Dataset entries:
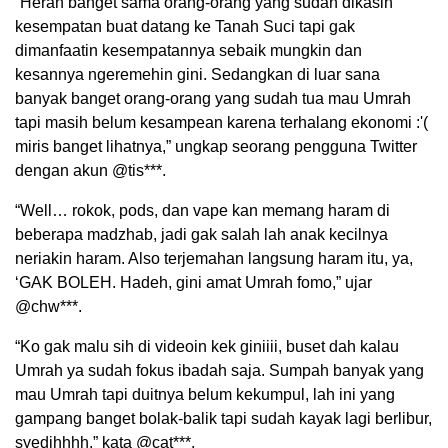
“Heran banget sama orang-orang yang sudah dikasih
kesempatan buat datang ke Tanah Suci tapi gak
dimanfaatin kesempatannya sebaik mungkin dan
kesannya ngeremehin gini. Sedangkan di luar sana
banyak banget orang-orang yang sudah tua mau Umrah
tapi masih belum kesampean karena terhalang ekonomi :'(
miris banget lihatnya,” ungkap seorang pengguna Twitter
dengan akun @tis***.
“Well… rokok, pods, dan vape kan memang haram di
beberapa madzhab, jadi gak salah lah anak kecilnya
neriakin haram. Also terjemahan langsung haram itu, ya,
‘GAK BOLEH. Hadeh, gini amat Umrah fomo,” ujar
@chw***.
“Ko gak malu sih di videoin kek giniiii, buset dah kalau
Umrah ya sudah fokus ibadah saja. Sumpah banyak yang
mau Umrah tapi duitnya belum kekumpul, lah ini yang
gampang banget bolak-balik tapi sudah kayak lagi berlibur,
syedihhhh,” kata @cat***.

What you need to do:
In the data above, start at the line that has "dimanfaatin kesempatannya sebaik mungkin dan", stop after the line that has "Umrah ya sudah", and print every line in between exactly as it stands.

Answer box:
dimanfaatin kesempatannya sebaik mungkin dan
kesannya ngeremehin gini. Sedangkan di luar sana
banyak banget orang-orang yang sudah tua mau Umrah
tapi masih belum kesampean karena terhalang ekonomi :'(
miris banget lihatnya,” ungkap seorang pengguna Twitter
dengan akun @tis***.
“Well… rokok, pods, dan vape kan memang haram di
beberapa madzhab, jadi gak salah lah anak kecilnya
neriakin haram. Also terjemahan langsung haram itu, ya,
‘GAK BOLEH. Hadeh, gini amat Umrah fomo,” ujar
@chw***.
“Ko gak malu sih di videoin kek giniiii, buset dah kalau
Umrah ya sudah fokus ibadah saja. Sumpah banyak yang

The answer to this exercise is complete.